Except for images, print the whole listing verbatim.
↓↓↓
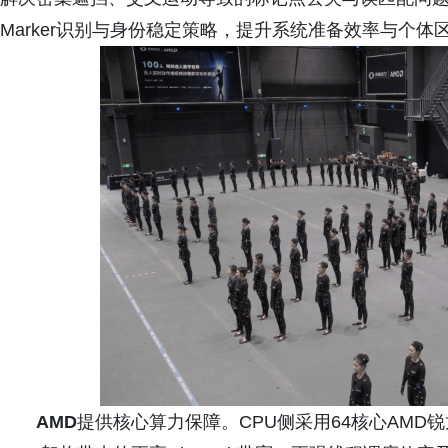
Marker识别与身份稳定策略，提升系统准备效率与个体
AMD
提供核心算力保障。CPU侧采用64核心AMD锐龙Thr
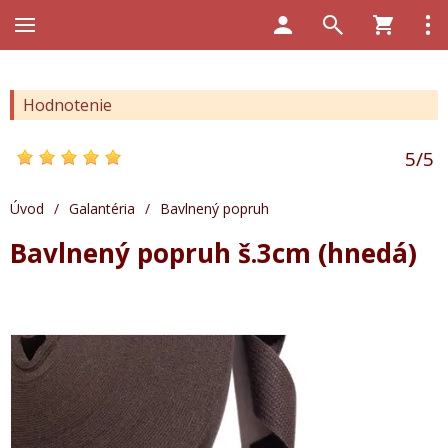
Hodnotenie
5
/
5
Úvod
/
Galantéria
/
Bavlnený popruh
Bavlnený popruh š.3cm (hnedá)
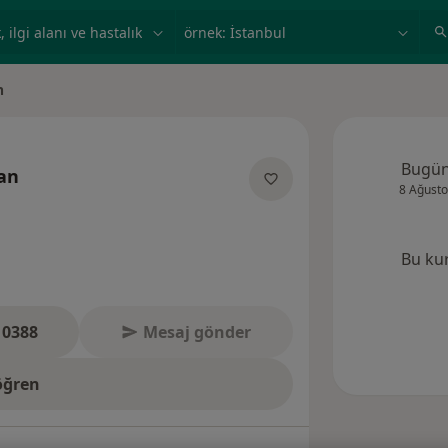
ilgi alanı ve hastalık, isim
örnek: İstanbul
n
Bugü
an
8 Ağusto
manliklar hakkinda
Bu ku
 0388
Mesaj gönder
öğren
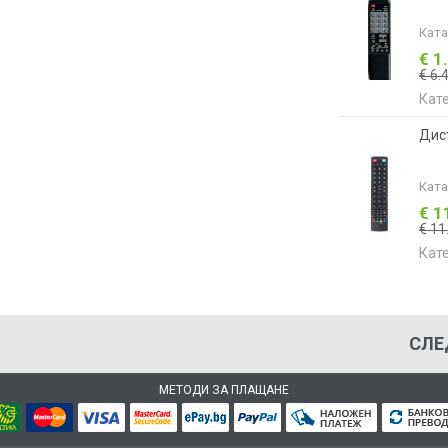
Кат
€ 1
€ 6.
Кат
Дис
Кат
€ 1
€ 11
Кат
СЛЕ
МЕТОДИ ЗА ПЛАЩАНЕ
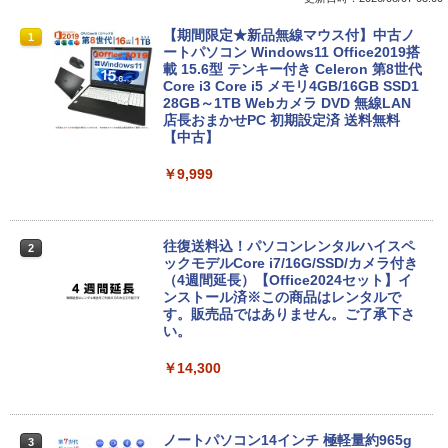
【期間限定★新品無線マウス付】中古ノ
1
ートパソコン Windows11 Office2019搭
載 15.6型 テンキー付き Celeron 第8世代
Core i3 Core i5 メモリ4GB/16GB SSD1
28GB～1TB Webカメラ DVD 無線LAN
店長おまかせPC 初期設定済 送料無料
【中古】
￥9,999
往復送料込！パソコンレンタルハイスペ
2
ックモデルCore i7/16G/SSD/カメラ付き
（4週間延長）【Office2024セット】イ
ンストール済※この商品はレンタルで
す。販売品ではありません。ご了承下さ
い。
￥14,300
ノートパソコン14インチ 極軽量約965g
3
↑↑↑
▸ Written solution
Marker识别与身份稳定策略，提升系统准备效率与个体
AMD
提供核心算力保障。CPU侧采用64核心AMD锐龙Thr
Hodnotenie
5
/
5
Úvod
/
Galantéria
/
Bavlnený popruh
Bavlnený popruh š.3cm (hnedá)
ilgi alanı ve hastalık, isim
örnek: İstanbul
n
Bugü
an
8 Ağusto
manliklar hakkinda
Bu ku
 0388
Mesaj gönder
öğren
Кат
€ 1
€ 6.
Кат
Дис
Кат
€ 1
€ 11
Кат
СЛЕ
МЕТОДИ ЗА ПЛАЩАНЕ
【期間限定★新品無線マウス付】中古ノ
1
ートパソコン Windows11 Office2019搭
載 15.6型 テンキー付き Celeron 第8世代
Core i3 Core i5 メモリ4GB/16GB SSD1
28GB～1TB Webカメラ DVD 無線LAN
店長おまかせPC 初期設定済 送料無料
【中古】
￥9,999
往復送料込！パソコンレンタルハイスペ
2
ックモデルCore i7/16G/SSD/カメラ付き
（4週間延長）【Office2024セット】イ
ンストール済※この商品はレンタルで
す。販売品ではありません。ご了承下さ
い。
￥14,300
ノートパソコン14インチ 極軽量約965g
3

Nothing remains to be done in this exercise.